_Task requirements:_ Write out the complete data exactly as written.

Start of Input data

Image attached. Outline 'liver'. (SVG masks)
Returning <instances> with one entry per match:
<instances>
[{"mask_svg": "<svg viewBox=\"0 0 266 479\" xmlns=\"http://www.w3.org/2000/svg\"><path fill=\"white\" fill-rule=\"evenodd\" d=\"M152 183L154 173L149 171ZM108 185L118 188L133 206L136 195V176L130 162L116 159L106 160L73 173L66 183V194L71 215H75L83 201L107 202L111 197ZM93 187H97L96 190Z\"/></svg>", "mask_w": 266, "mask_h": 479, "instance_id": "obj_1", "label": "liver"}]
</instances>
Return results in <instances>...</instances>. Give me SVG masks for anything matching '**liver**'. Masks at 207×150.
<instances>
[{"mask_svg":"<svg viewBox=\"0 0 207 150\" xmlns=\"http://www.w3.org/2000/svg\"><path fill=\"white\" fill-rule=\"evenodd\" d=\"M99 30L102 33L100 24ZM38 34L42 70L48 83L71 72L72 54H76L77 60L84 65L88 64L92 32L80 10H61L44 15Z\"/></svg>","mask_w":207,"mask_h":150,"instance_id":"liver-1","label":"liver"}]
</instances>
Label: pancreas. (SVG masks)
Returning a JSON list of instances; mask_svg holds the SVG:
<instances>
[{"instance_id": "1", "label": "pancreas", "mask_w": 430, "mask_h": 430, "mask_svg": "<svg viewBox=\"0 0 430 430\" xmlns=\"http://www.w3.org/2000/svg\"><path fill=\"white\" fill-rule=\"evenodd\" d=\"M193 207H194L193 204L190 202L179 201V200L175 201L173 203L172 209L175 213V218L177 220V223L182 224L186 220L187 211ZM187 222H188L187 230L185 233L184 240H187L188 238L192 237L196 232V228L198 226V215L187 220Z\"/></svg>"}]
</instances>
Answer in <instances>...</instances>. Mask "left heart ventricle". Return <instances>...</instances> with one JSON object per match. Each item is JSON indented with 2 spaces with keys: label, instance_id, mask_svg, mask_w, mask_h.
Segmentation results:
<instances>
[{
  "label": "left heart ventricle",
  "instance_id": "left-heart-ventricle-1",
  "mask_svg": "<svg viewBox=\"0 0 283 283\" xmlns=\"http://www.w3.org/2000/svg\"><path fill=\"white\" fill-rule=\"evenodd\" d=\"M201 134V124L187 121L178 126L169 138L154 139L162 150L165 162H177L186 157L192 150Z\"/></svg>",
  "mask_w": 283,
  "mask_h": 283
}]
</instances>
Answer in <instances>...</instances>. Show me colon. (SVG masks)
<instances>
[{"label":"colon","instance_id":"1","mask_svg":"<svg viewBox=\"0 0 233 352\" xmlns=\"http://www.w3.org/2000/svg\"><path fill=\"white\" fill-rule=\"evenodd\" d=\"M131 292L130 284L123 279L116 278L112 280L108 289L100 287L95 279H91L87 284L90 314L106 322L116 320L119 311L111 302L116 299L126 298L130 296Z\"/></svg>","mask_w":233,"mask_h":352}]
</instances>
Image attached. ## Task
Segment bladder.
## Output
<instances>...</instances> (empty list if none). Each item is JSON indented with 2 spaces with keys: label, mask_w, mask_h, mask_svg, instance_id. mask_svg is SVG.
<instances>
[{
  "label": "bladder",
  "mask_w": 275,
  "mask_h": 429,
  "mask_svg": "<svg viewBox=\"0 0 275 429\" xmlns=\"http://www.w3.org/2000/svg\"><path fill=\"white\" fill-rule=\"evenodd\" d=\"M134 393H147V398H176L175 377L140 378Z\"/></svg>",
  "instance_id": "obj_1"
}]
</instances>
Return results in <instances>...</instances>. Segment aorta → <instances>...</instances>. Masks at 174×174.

End of Input data

_Completed exercise:_
Image attached. Outline 'liver'. (SVG masks)
Returning <instances> with one entry per match:
<instances>
[{"mask_svg": "<svg viewBox=\"0 0 266 479\" xmlns=\"http://www.w3.org/2000/svg\"><path fill=\"white\" fill-rule=\"evenodd\" d=\"M152 183L154 173L149 171ZM108 185L118 188L133 206L136 195V176L130 162L116 159L106 160L73 173L66 183V194L71 215H75L83 201L107 202L111 197ZM93 187H97L96 190Z\"/></svg>", "mask_w": 266, "mask_h": 479, "instance_id": "obj_1", "label": "liver"}]
</instances>
Return results in <instances>...</instances>. Give me SVG masks for anything matching '**liver**'. Masks at 207×150.
<instances>
[{"mask_svg":"<svg viewBox=\"0 0 207 150\" xmlns=\"http://www.w3.org/2000/svg\"><path fill=\"white\" fill-rule=\"evenodd\" d=\"M99 30L102 33L100 24ZM38 34L42 70L48 83L71 72L72 54H76L77 60L84 65L88 64L92 32L80 10H61L44 15Z\"/></svg>","mask_w":207,"mask_h":150,"instance_id":"liver-1","label":"liver"}]
</instances>
Label: pancreas. (SVG masks)
Returning a JSON list of instances; mask_svg holds the SVG:
<instances>
[{"instance_id": "1", "label": "pancreas", "mask_w": 430, "mask_h": 430, "mask_svg": "<svg viewBox=\"0 0 430 430\" xmlns=\"http://www.w3.org/2000/svg\"><path fill=\"white\" fill-rule=\"evenodd\" d=\"M193 207H194L193 204L190 202L179 201V200L175 201L173 203L172 209L175 213V218L177 220V223L182 224L186 220L187 211ZM187 222H188L187 230L185 233L184 240H187L188 238L192 237L196 232V228L198 226V215L187 220Z\"/></svg>"}]
</instances>
Answer in <instances>...</instances>. Mask "left heart ventricle". Return <instances>...</instances> with one JSON object per match. Each item is JSON indented with 2 spaces with keys: label, instance_id, mask_svg, mask_w, mask_h.
Segmentation results:
<instances>
[{
  "label": "left heart ventricle",
  "instance_id": "left-heart-ventricle-1",
  "mask_svg": "<svg viewBox=\"0 0 283 283\" xmlns=\"http://www.w3.org/2000/svg\"><path fill=\"white\" fill-rule=\"evenodd\" d=\"M201 134V124L187 121L178 126L169 138L154 139L162 150L165 162H177L186 157L192 150Z\"/></svg>",
  "mask_w": 283,
  "mask_h": 283
}]
</instances>
Answer in <instances>...</instances>. Show me colon. (SVG masks)
<instances>
[{"label":"colon","instance_id":"1","mask_svg":"<svg viewBox=\"0 0 233 352\" xmlns=\"http://www.w3.org/2000/svg\"><path fill=\"white\" fill-rule=\"evenodd\" d=\"M131 292L130 284L123 279L116 278L112 280L108 289L100 287L95 279H91L87 284L90 314L106 322L116 320L119 311L111 302L116 299L126 298L130 296Z\"/></svg>","mask_w":233,"mask_h":352}]
</instances>
Image attached. ## Task
Segment bladder.
## Output
<instances>...</instances> (empty list if none). Each item is JSON indented with 2 spaces with keys: label, mask_w, mask_h, mask_svg, instance_id. mask_svg is SVG.
<instances>
[{
  "label": "bladder",
  "mask_w": 275,
  "mask_h": 429,
  "mask_svg": "<svg viewBox=\"0 0 275 429\" xmlns=\"http://www.w3.org/2000/svg\"><path fill=\"white\" fill-rule=\"evenodd\" d=\"M134 393H147V398H176L175 377L140 378Z\"/></svg>",
  "instance_id": "obj_1"
}]
</instances>
Return results in <instances>...</instances>. Segment aorta → <instances>...</instances>. Masks at 174×174.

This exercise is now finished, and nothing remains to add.